--- AIM OF THE EXERCISE ---
For every entry that follows, return the words exactly and omit any picture.

(Beginning of DATA FOR ANALYSIS)

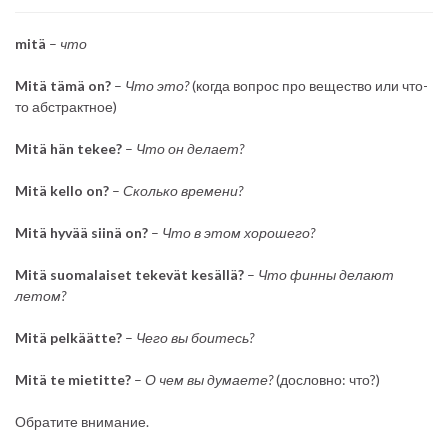
mitä
–
что
Mitä tämä on?
–
Что это?
(когда вопрос про вещество или что-
то абстрактное)
Mitä hän tekee?
–
Что он делает?
Mitä kello on?
–
Сколько времени?
Mitä hyvää siinä on?
–
Что в этом хорошего?
Mitä suomalaiset tekevät kesällä?
–
Что финны делают
летом?
Mitä pelkäätte?
–
Чего вы боитесь?
Mitä te mietitte?
–
О чем вы думаете?
(дословно: что?)
Обратите внимание.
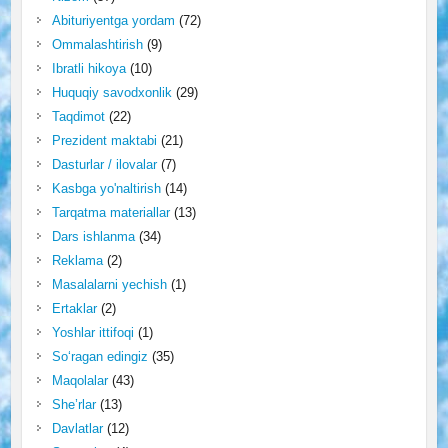
Abituriyentga yordam
(72)
Ommalashtirish
(9)
Ibratli hikoya
(10)
Huquqiy savodxonlik
(29)
Taqdimot
(22)
Prezident maktabi
(21)
Dasturlar / ilovalar
(7)
Kasbga yo'naltirish
(14)
Tarqatma materiallar
(13)
Dars ishlanma
(34)
Reklama
(2)
Masalalarni yechish
(1)
Ertaklar
(2)
Yoshlar ittifoqi
(1)
So‘ragan edingiz
(35)
Maqolalar
(43)
She’rlar
(13)
Davlatlar
(12)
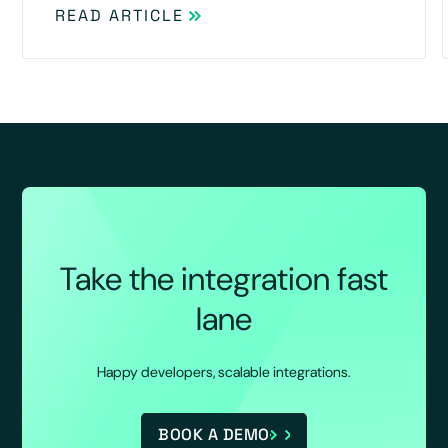
READ ARTICLE
Take the integration fast
lane
Happy developers, scalable integrations.
BOOK A DEMO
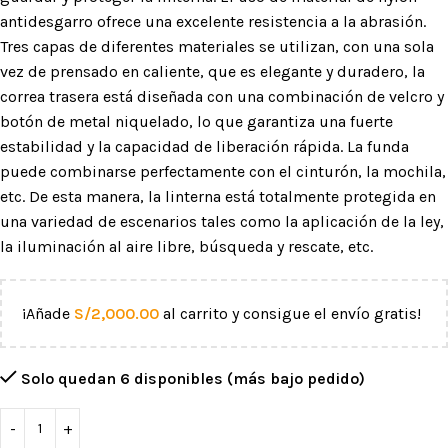
antidesgarro ofrece una excelente resistencia a la abrasión.
Tres capas de diferentes materiales se utilizan, con una sola
vez de prensado en caliente, que es elegante y duradero, la
correa trasera está diseñada con una combinación de velcro y
botón de metal niquelado, lo que garantiza una fuerte
estabilidad y la capacidad de liberación rápida. La funda
puede combinarse perfectamente con el cinturón, la mochila,
etc. De esta manera, la linterna está totalmente protegida en
una variedad de escenarios tales como la aplicación de la ley,
la iluminación al aire libre, búsqueda y rescate, etc.
¡Añade
S/
2,000.00
al carrito y consigue el envío gratis!
Solo quedan 6 disponibles (más bajo pedido)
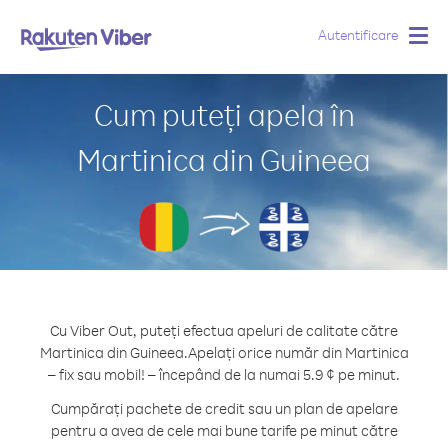
Autentificare
Togg
navig
Cum puteți apela în
Martinica din Guineea
Cu Viber Out, puteți efectua apeluri de calitate către
Martinica din Guineea.
Apelați orice număr din Martinica
– fix sau mobil! – începând de la numai 5.9 ¢ pe minut.
Cumpărați pachete de credit sau un plan de apelare
pentru a avea de cele mai bune tarife pe minut către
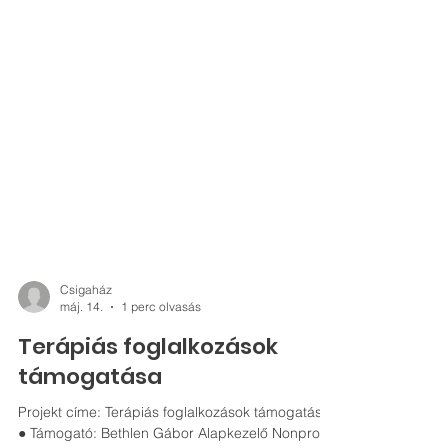
Csigaház
máj. 14.
1 perc olvasás
Terápiás foglalkozások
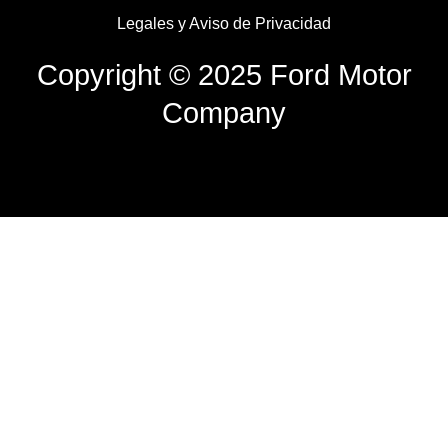
Legales y Aviso de Privacidad
Copyright © 2025 Ford Motor
Company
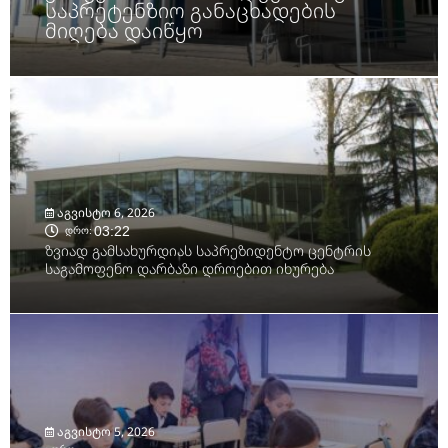
საპრეტენზიო განაცხადების
მიღება დაიწყო
აგვისტო 6, 2026
03:22
დრო:
ზვიად გამსახურდიას საპრეზიდენტო ცენტრის
საგამოფენო დარბაზი დროებით იხურება
აგვისტო 5, 2026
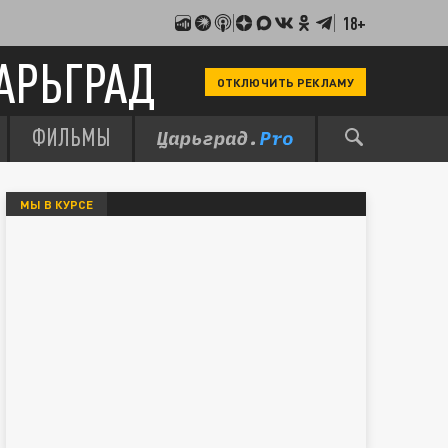
18+
АРЬГРАД
ОТКЛЮЧИТЬ РЕКЛАМУ
ФИЛЬМЫ
МЫ В КУРСЕ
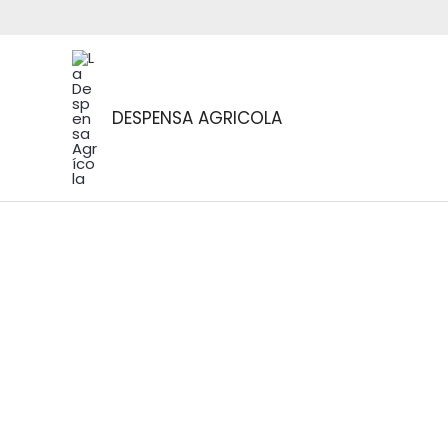
Ir
al
contenido
DESPENSA AGRICOLA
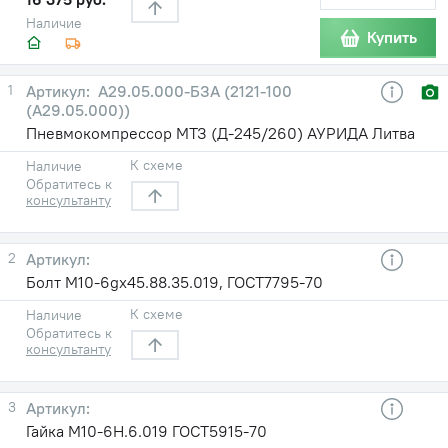
Наличие
Купить
1
А29.05.000-БЗА (2121-100
(А29.05.000))
Пневмокомпрессор МТЗ (Д-245/260) АУРИДА Литва
К схеме
Наличие
Обратитесь к
консультанту
2
Болт М10-6gх45.88.35.019, ГОСТ7795-70
К схеме
Наличие
Обратитесь к
консультанту
3
Гайка М10-6Н.6.019 ГОСТ5915-70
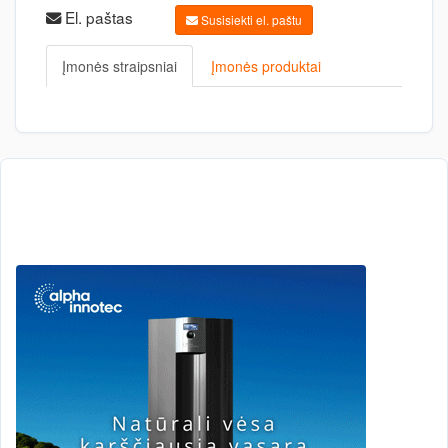
El. paštas
Susisiekti el. paštu
Įmonės straipsniai
Įmonės produktai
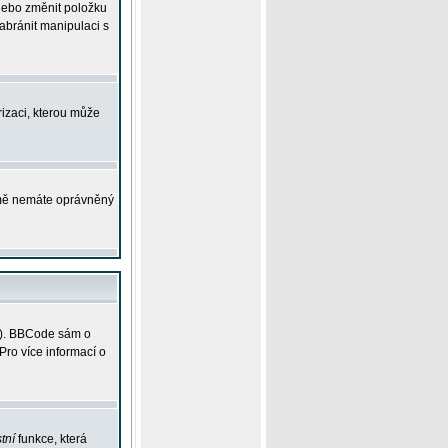
 nebo změnit položku
abránit manipulaci s
rizaci, kterou může
ejmě nemáte oprávněný
ky). BBCode sám o
Pro více informací o
tní
funkce, která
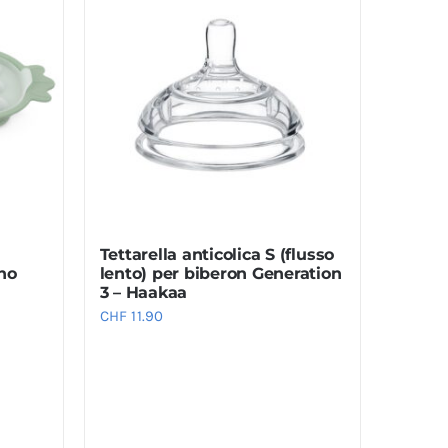
Tettarella anticolica S (flusso
no
lento) per biberon Generation
3 – Haakaa
CHF
11.90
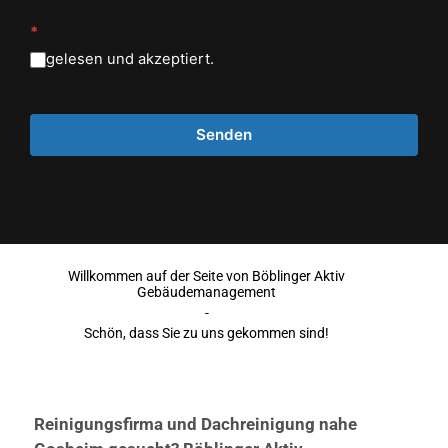
*
gelesen und akzeptiert.
Willkommen auf der Seite von Böblinger Aktiv
Gebäudemanagement
-
Schön, dass Sie zu uns gekommen sind!
Reinigungsfirma und Dachreinigung nahe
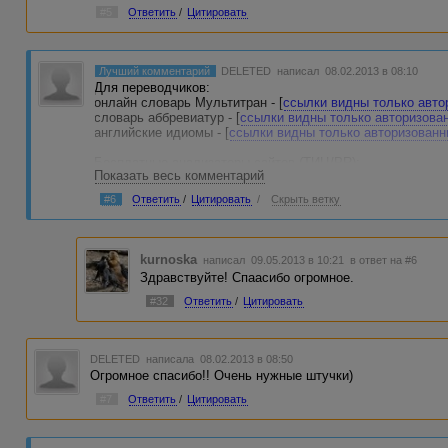
#5
Ответить
/
Цитировать
Лучший комментарий
DELETED
написал 08.02.2013 в 08:10
Для переводчиков:
онлайн словарь Мультитран - [
ссылки видны только авт
словарь аббревиатур - [
ссылки видны только авторизова
английские идиомы - [
ссылки видны только авторизован
Бесплатные анализаторы сайтов (ТИЦ/PR):
Показать весь комментарий
[
ссылки видны только авторизованным пользователям
]
[
ссылки видны только авторизованным пользователям
]
#6
Ответить
/
Цитировать
/
Скрыть ветку
[
ссылки видны только авторизованным пользователям
]
определение позиций сайтов в поисковой выдаче - [
ссылк
пользователям
]
kurnoska
написал 09.05.2013 в 10:21
в ответ на #6
Здравствуйте! Спаасибо огромное.
SEO-штучки:
анализатор релевантности текстов - [
ссылки видны тольк
#32
Ответить
/
Цитировать
плотность ключевых слов - [
ссылки видны только автор
Просто мой любимый сайт, откуда часто напитываюсь ид
инфографика по-русски - [
ссылки видны только авториз
DELETED
написала 08.02.2013 в 08:50
Огромное спасибо!! Очень нужные штучки)
#7
Ответить
/
Цитировать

(End of DATA FOR ANALYSIS)

--- YOUR SOLUTION ---
mitä
–
что
Mitä tämä on?
–
Что это?
(когда вопрос про вещество или что-
то абстрактное)
Mitä hän tekee?
–
Что он делает?
Mitä kello on?
–
Сколько времени?
Mitä hyvää siinä on?
–
Что в этом хорошего?
Mitä suomalaiset tekevät kesällä?
–
Что финны делают
летом?
Mitä pelkäätte?
–
Чего вы боитесь?
Mitä te mietitte?
–
О чем вы думаете?
(дословно: что?)
Обратите внимание.
Abituriyentga yordam
(72)
Ommalashtirish
(9)
Ibratli hikoya
(10)
Huquqiy savodxonlik
(29)
Taqdimot
(22)
Prezident maktabi
(21)
Dasturlar / ilovalar
(7)
Kasbga yo'naltirish
(14)
Tarqatma materiallar
(13)
Dars ishlanma
(34)
Reklama
(2)
Masalalarni yechish
(1)
Ertaklar
(2)
Yoshlar ittifoqi
(1)
So‘ragan edingiz
(35)
Maqolalar
(43)
She’rlar
(13)
Davlatlar
(12)
READ ARTICLE
Take the integration fast
lane
Happy developers, scalable integrations.
BOOK A DEMO
antidesgarro ofrece una excelente resistencia a la abrasión.
Tres capas de diferentes materiales se utilizan, con una sola
vez de prensado en caliente, que es elegante y duradero, la
correa trasera está diseñada con una combinación de velcro y
botón de metal niquelado, lo que garantiza una fuerte
estabilidad y la capacidad de liberación rápida. La funda
puede combinarse perfectamente con el cinturón, la mochila,
etc. De esta manera, la linterna está totalmente protegida en
una variedad de escenarios tales como la aplicación de la ley,
la iluminación al aire libre, búsqueda y rescate, etc.
¡Añade
S/
2,000.00
al carrito y consigue el envío gratis!
Solo quedan 6 disponibles (más bajo pedido)
Autentificare
Togg
navig
Cum puteți apela în
Martinica din Guineea
Cu Viber Out, puteți efectua apeluri de calitate către
Martinica din Guineea.
Apelați orice număr din Martinica
– fix sau mobil! – începând de la numai 5.9 ¢ pe minut.
Cumpărați pachete de credit sau un plan de apelare
pentru a avea de cele mai bune tarife pe minut către
Csigaház
máj. 14.
1 perc olvasás
Terápiás foglalkozások
Legales y Aviso de Privacidad
Copyright © 2025 Ford Motor
Company
საპრეტენზიო განაცხადების
მიღება დაიწყო
აგვისტო 6, 2026
03:22
დრო:
ზვიად გამსახურდიას საპრეზიდენტო ცენტრის
საგამოფენო დარბაზი დროებით იხურება
აგვისტო 5, 2026
18+
АРЬГРАД
ОТКЛЮЧИТЬ РЕКЛАМУ
ФИЛЬМЫ
МЫ В КУРСЕ
Ir
al
contenido
DESPENSA AGRICOLA
Наличие
Купить
1
А29.05.000-БЗА (2121-100
(А29.05.000))
Пневмокомпрессор МТЗ (Д-245/260) АУРИДА Литва
К схеме
Наличие
Обратитесь к
консультанту
2
Болт М10-6gх45.88.35.019, ГОСТ7795-70
К схеме
Наличие
Обратитесь к
консультанту
3
Гайка М10-6Н.6.019 ГОСТ5915-70
El. paštas
Susisiekti el. paštu
Įmonės straipsniai
Įmonės produktai
 nebo změnit položku
abránit manipulaci s
rizaci, kterou může
ejmě nemáte oprávněný
ky). BBCode sám o
Pro více informací o
tní
funkce, která
Tettarella anticolica S (flusso
no
lento) per biberon Generation
3 – Haakaa
CHF
11.90
*
gelesen und akzeptiert.
Willkommen auf der Seite von Böblinger Aktiv
Gebäudemanagement
-
Schön, dass Sie zu uns gekommen sind!
Reinigungsfirma und Dachreinigung nahe
#5
Ответить
/
Цитировать
Лучший комментарий
DELETED
написал 08.02.2013 в 08:10
Для переводчиков:
онлайн словарь Мультитран - [
ссылки видны только авт
словарь аббревиатур - [
ссылки видны только авторизова
английские идиомы - [
ссылки видны только авторизован
Бесплатные анализаторы сайтов (ТИЦ/PR):
Показать весь комментарий
[
ссылки видны только авторизованным пользователям
]
[
ссылки видны только авторизованным пользователям
]
#6
Ответить
/
Цитировать
/
Скрыть ветку
[
ссылки видны только авторизованным пользователям
]
определение позиций сайтов в поисковой выдаче - [
ссылк
пользователям
]
kurnoska
написал 09.05.2013 в 10:21
в ответ на #6
Здравствуйте! Спаасибо огромное.
SEO-штучки:
анализатор релевантности текстов - [
ссылки видны тольк
#32
Ответить
/
Цитировать
плотность ключевых слов - [
ссылки видны только автор
Просто мой любимый сайт, откуда часто напитываюсь ид
инфографика по-русски - [
ссылки видны только авториз
DELETED
написала 08.02.2013 в 08:50
Огромное спасибо!! Очень нужные штучки)
#7
Ответить
/
Цитировать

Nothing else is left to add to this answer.